比田井小葩(本名康子・1914〜1972)は、1948年に比田井南谷と結婚。
独特の抒情的な書風は、書壇でも注目を集めましたが、58歳で急逝しました。
「隊長、私(詩)的に書を語る」は、息子、比田井義信(1953年生まれ・私の弟です)が母を回想しながら、小葩の書を語ります。
比田井小葩オフィシャルサイトはこちら。
母(小葩)の残した写真が入った箱を整理していたら、不思議な色に変色した、かなり大判の二枚の印画が出てきました。
探しても現物が無いので、でもこのままを鑑賞するとなんだか魅力的だと思いませんか?
海ぬれて 沙丘の風に桃咲けり やすこかく
飯田蛇笏の雪峡に載っている句ですが、キャンバスにパレットナイフで粗く斜めの地模様をつけてから、沙丘、以外をかなで書くことで、なにげなく見た時に色々な風景や感情がやってくるような気がします。
桃咲けりをかなで書いたことにより、この暑い残暑の中ではなんだか地中海の丘の上の白い壁にでも書いてあるように、なんて、北風が吹いたような時期になったらまた鑑賞してみたいなと思います。
桃咲けりは春の季語なんですよね。
草枯れて 夕日にさはるものもなし やす
明治28年、冬枯草に載っている高浜虚子の句ですが、こちらも夕日、だけ漢字にして、くさかれを変体仮名にするなど、冬の句を強く意識させないような工夫があるのではないでしょうか。
キャンバスに古びたような風合いを期待したのか、少しだけ別の色を斜めに擦りつけた上に書いています。
ムラのうえに、力強い線を迷いなく書くことは、かなを綺麗な料紙に書いてでもいるかのように見事ですよね。

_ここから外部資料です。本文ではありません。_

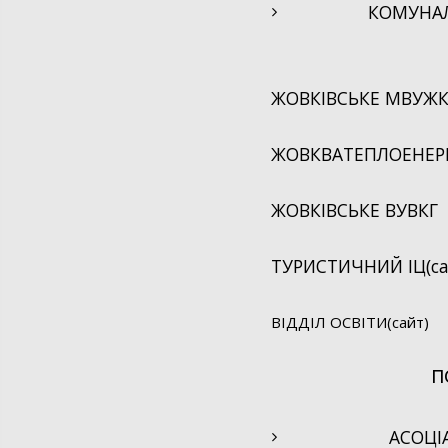
КОМУНА
ЖОВКІВСЬКЕ МВУЖК
ЖОВКВАТЕПЛОЕНЕРГ
ЖОВКІВСЬКЕ ВУВКГ
ТУРИСТИЧНИЙ ІЦ(са
ВІДДІЛ ОСВІТИ(сайт)
П
АСОЦІ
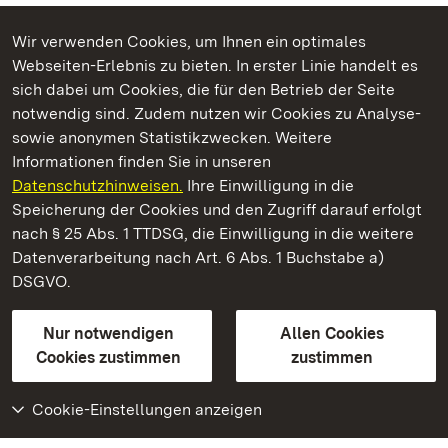
Wir verwenden Cookies, um Ihnen ein optimales
Webseiten-Erlebnis zu bieten. In erster Linie handelt es
Kommen. Staunen. Genießen.
sich dabei um Cookies, die für den Betrieb der Seite
notwendig sind. Zudem nutzen wir Cookies zu Analyse-
sowie anonymen Statistikzwecken. Weitere
Informationen finden Sie in unseren
Datenschutzhinweisen.
Ihre Einwilligung in die
Schloss Kirchheim
Speicherung der Cookies und den Zugriff darauf erfolgt
nach § 25 Abs. 1 TTDSG, die Einwilligung in die weitere
Staatliche Schlösser und Gärten Baden-Württemberg
Datenverarbeitung nach Art. 6 Abs. 1 Buchstabe a)
DSGVO.
Kontakt
FAQ
Impressum
Datenschutz
Gebärdensprache
Leichte Sprache
Erklärung zur Barrierefreiheit
Nur notwendigen
Allen Cookies
BITV-konform (geprüfte Seiten)
Cookies zustimmen
zustimmen
Cookie-Einstellungen anzeigen
Weiteres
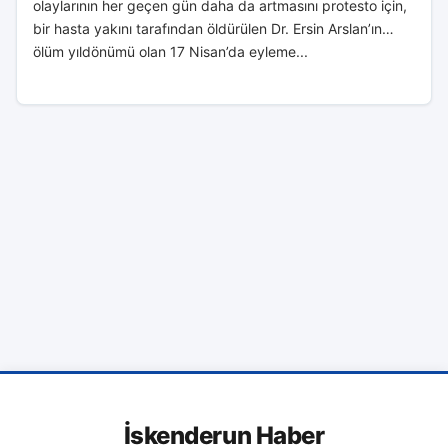
olaylarının her geçen gün daha da artmasını protesto için,
bir hasta yakını tarafından öldürülen Dr. Ersin Arslan’ın
ölüm yıldönümü olan 17 Nisan’da eyleme...
İskenderun Haber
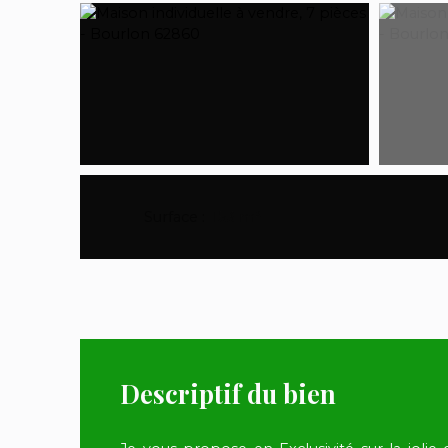
Surface
:
153
m²
Descriptif du bien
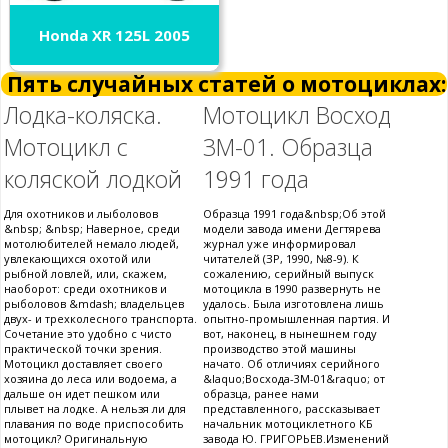
Honda XR 125L 2005
Пять случайных статей о мотоциклах:
Лодка-коляска.
Мотоцикл Восход
Мотоцикл с
3М-01. Образца
коляской лодкой
1991 года
Для охотников и лыболовов
Образца 1991 года&nbsp;Об этой
&nbsp; &nbsp; Наверное, среди
модели завода имени Дегтярева
мотолюбителей немало людей,
журнал уже информировал
увлекающихся охотой или
читателей (ЗР, 1990, №8-9). К
рыбной ловлей, или, скажем,
сожалению, серийный выпуск
наоборот: среди охотников и
мотоцикла в 1990 развернуть не
рыболовов &mdash; владельцев
удалось. Была изготовлена лишь
двух- и трехколесного транспорта.
опытно-промышленная партия. И
Сочетание это удобно с чисто
вот, наконец, в нынешнем году
практической точки зрения.
производство этой машины
Мотоцикл доставляет своего
начато. Об отличиях серийного
хозяина до леса или водоема, а
&laquo;Восхода-3М-01&raquo; от
дальше он идет пешком или
образца, ранее нами
плывет на лодке. А нельзя ли для
представленного, рассказывает
плавания по воде приспособить
начальник мотоциклетного КБ
мотоцикл? Оригинальную
завода Ю. ГРИГОРЬЕВ.Изменений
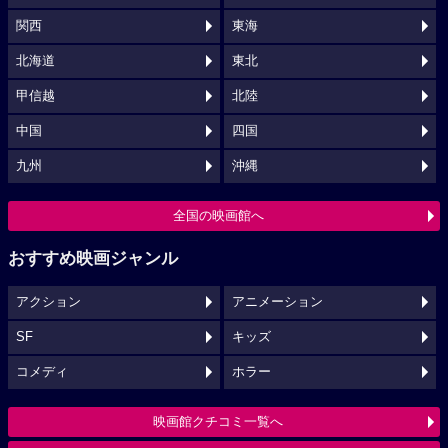
関西
東海
北海道
東北
甲信越
北陸
中国
四国
九州
沖縄
全国の映画館へ
おすすめ映画ジャンル
アクション
アニメーション
SF
キッズ
コメディ
ホラー
映画館クチコミ一覧へ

写真の裏に、shoha hidaiと鉛筆で書いてあるので、ドイツの展覧会に出品されたのかも、、今は暑い残暑の夕方なので、モロッコの夕日に見えちゃいます、、
父(南谷)は夏休みの間に一度くらい何日か葉山にやってきて、海では首につかまらせてもらって、沖の飛び込み台まで連れて行ってもらったりしていましたが、あるとき4人で車に乗って出かけたことがあり、海沿いの道の、長者ガ崎を超えたあたりで崖を眺めていた父のここだ!の声で、車を脇に止めさせると紙を持って、いつもの黒い長袖と黒いズボンに革靴のまま、崖を登って行ってしまいました。
小一時間もすると、巻いた紙を満足げに持った父が帰ってきましたが、何のことやら?でした。
夏休みが終わって、岩の拓本の上に作品を書いたのだということがわかって、そういえば本物の拓本に書いたのもあったねーだったのでした。
きっと本物には文字があって邪魔だったのでしょう。
そういえば出版物にスクリーンの網点が出るのがいやで、すごく細かい300線とか使ったり、砂目スクリーンなんかを使って絹の上に印刷したり、透明インクで模様を付けた表紙を使ったり、二人とも地に、並々ならぬこだわりがあったのですね。
今回は不思議な投稿です。
いろんな写真が放り込まれた箱の中にあったモノクロームの作品写真。
カラー写真も、ましてや作品そのものも見たことがありません。
バックに色が塗られているらしいのですが、どんな色かわかりません。
だからこそ生まれた、不思議なイメージ世界です。
そして、南谷は本当に拓本が好きでした。
書の歴史の大きな部分を占める拓本、そして美しい岩肌。
写真は、アメリカのボリナス海岸で拓本をとる南谷です。
南谷が蒐集した中国の書の拓本類の中に、「単なる拓本」と書かれた封筒があり、本当に文字のない単なる拓本が入っています。
これ、どーしろと言うのだろう。